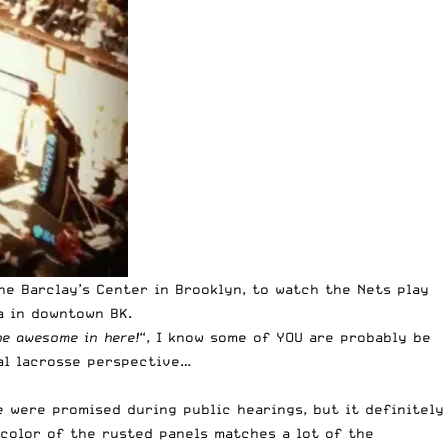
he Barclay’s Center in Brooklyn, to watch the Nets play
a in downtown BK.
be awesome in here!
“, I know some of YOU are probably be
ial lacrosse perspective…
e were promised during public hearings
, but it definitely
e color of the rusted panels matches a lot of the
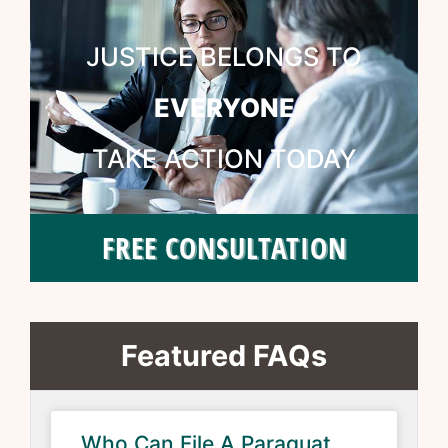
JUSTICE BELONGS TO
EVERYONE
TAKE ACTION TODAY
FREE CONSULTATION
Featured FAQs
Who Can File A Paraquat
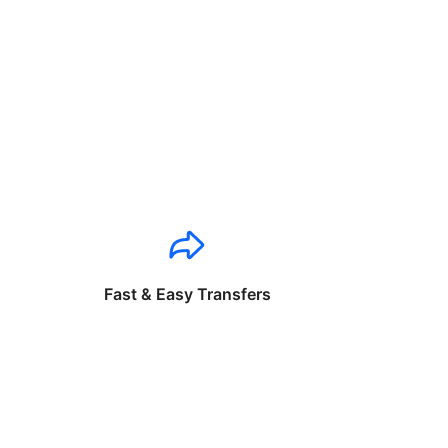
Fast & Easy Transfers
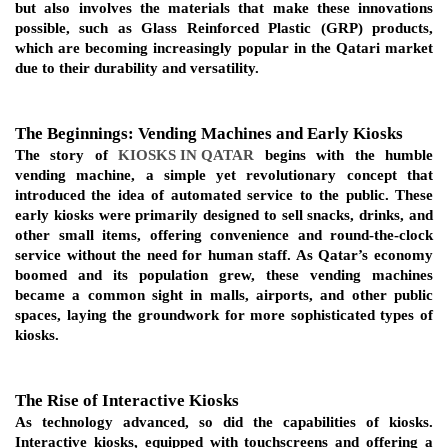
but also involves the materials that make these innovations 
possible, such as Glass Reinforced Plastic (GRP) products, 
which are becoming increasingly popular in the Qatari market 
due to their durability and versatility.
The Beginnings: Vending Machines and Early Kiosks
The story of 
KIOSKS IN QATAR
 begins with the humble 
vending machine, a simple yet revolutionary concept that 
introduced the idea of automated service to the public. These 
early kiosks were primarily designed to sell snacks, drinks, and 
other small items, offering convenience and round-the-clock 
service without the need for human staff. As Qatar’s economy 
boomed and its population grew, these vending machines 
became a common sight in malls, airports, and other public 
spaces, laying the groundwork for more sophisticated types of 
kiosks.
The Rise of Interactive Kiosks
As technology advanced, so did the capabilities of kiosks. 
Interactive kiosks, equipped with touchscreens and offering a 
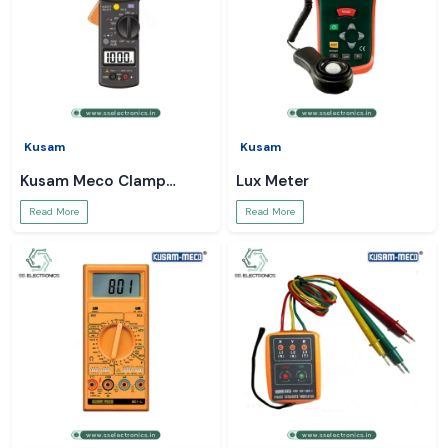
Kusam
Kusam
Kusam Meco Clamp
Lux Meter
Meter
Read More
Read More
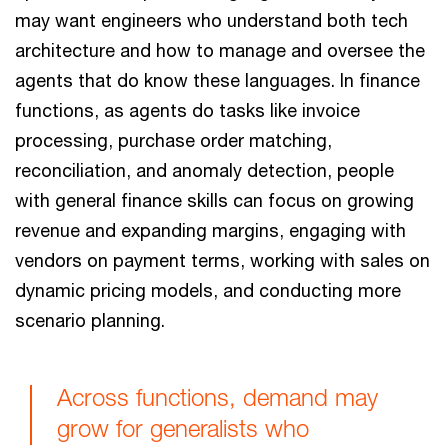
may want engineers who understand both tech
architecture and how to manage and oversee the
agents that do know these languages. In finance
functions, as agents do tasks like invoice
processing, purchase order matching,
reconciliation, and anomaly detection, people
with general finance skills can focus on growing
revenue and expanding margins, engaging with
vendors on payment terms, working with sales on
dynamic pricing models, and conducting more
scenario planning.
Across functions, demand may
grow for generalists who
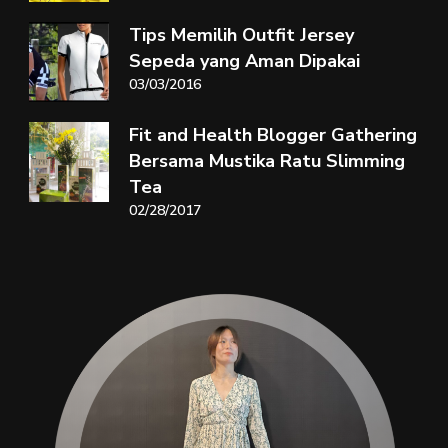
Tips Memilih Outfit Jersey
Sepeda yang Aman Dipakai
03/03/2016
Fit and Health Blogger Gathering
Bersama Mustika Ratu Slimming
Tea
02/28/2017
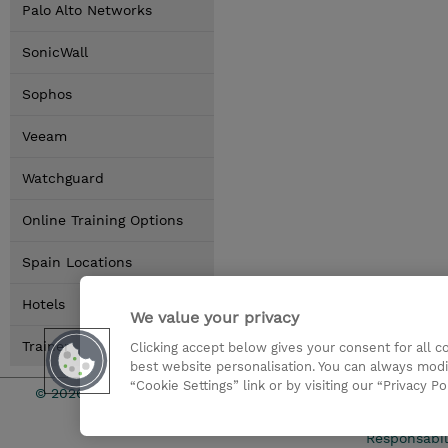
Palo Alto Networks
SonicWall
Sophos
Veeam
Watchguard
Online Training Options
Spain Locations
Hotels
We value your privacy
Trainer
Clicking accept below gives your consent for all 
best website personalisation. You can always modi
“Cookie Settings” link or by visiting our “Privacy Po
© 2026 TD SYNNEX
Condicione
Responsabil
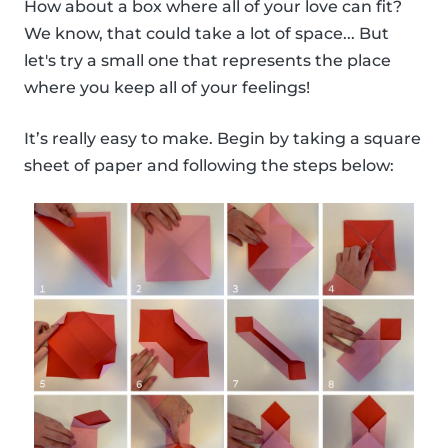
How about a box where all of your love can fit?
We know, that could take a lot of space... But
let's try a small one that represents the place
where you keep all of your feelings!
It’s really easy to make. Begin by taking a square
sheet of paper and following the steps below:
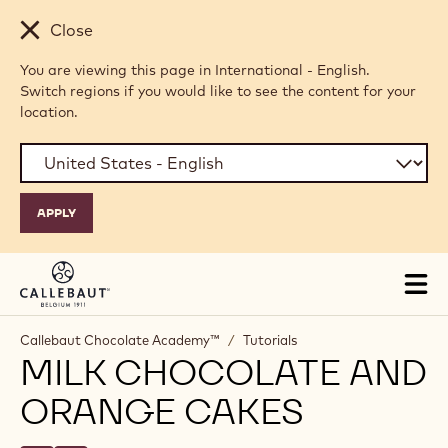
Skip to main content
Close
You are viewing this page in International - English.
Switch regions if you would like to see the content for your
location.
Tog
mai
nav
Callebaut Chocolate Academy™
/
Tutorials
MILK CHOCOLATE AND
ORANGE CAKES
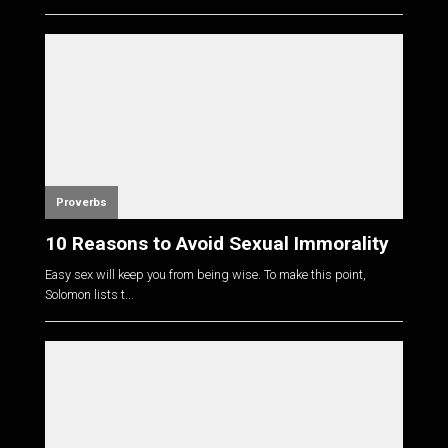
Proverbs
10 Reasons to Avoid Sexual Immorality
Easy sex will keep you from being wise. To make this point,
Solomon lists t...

== WHAT NEEDS TO BE DONE ==
Your copy of the entries must be exact and must not include any of their pictures.

== ANSWER SPACE ==
he Barclay’s Center in Brooklyn, to watch the Nets play
a in downtown BK.
be awesome in here!
“, I know some of YOU are probably be
ial lacrosse perspective…
e were promised during public hearings
, but it definitely
e color of the rusted panels matches a lot of the
JUSTICE BELONGS TO
EVERYONE
TAKE ACTION TODAY
FREE CONSULTATION
Featured FAQs
Who Can File A Paraquat
Fast & Easy Transfers
but also involves the materials that make these innovations 
possible, such as Glass Reinforced Plastic (GRP) products, 
which are becoming increasingly popular in the Qatari market 
due to their durability and versatility.
The Beginnings: Vending Machines and Early Kiosks
The story of 
KIOSKS IN QATAR
 begins with the humble 
vending machine, a simple yet revolutionary concept that 
introduced the idea of automated service to the public. These 
early kiosks were primarily designed to sell snacks, drinks, and 
other small items, offering convenience and round-the-clock 
service without the need for human staff. As Qatar’s economy 
boomed and its population grew, these vending machines 
became a common sight in malls, airports, and other public 
spaces, laying the groundwork for more sophisticated types of 
kiosks.
The Rise of Interactive Kiosks
As technology advanced, so did the capabilities of kiosks. 
Interactive kiosks, equipped with touchscreens and offering a 
Kusam
Kusam
Kusam Meco Clamp
Lux Meter
Meter
Read More
Read More
may want engineers who understand both tech
architecture and how to manage and oversee the
agents that do know these languages. In finance
functions, as agents do tasks like invoice
processing, purchase order matching,
reconciliation, and anomaly detection, people
with general finance skills can focus on growing
revenue and expanding margins, engaging with
vendors on payment terms, working with sales on
dynamic pricing models, and conducting more
scenario planning.
Across functions, demand may
grow for generalists who
Tips Memilih Outfit Jersey
Sepeda yang Aman Dipakai
03/03/2016
Fit and Health Blogger Gathering
Bersama Mustika Ratu Slimming
Tea
02/28/2017
Palo Alto Networks
SonicWall
Sophos
Veeam
Watchguard
Online Training Options
Spain Locations
Hotels
We value your privacy
Trainer
Clicking accept below gives your consent for all 
best website personalisation. You can always modi
“Cookie Settings” link or by visiting our “Privacy Po
© 2026 TD SYNNEX
Condicione
Responsabil
How about a box where all of your love can fit?
We know, that could take a lot of space... But
let's try a small one that represents the place
where you keep all of your feelings!
It’s really easy to make. Begin by taking a square
sheet of paper and following the steps below:
Skip to main content
Close
You are viewing this page in International - English.
Switch regions if you would like to see the content for your
location.
Tog
mai
nav
Callebaut Chocolate Academy™
/
Tutorials
MILK CHOCOLATE AND
ORANGE CAKES
Proverbs
10 Reasons to Avoid Sexual Immorality
Easy sex will keep you from being wise. To make this point,
Solomon lists t...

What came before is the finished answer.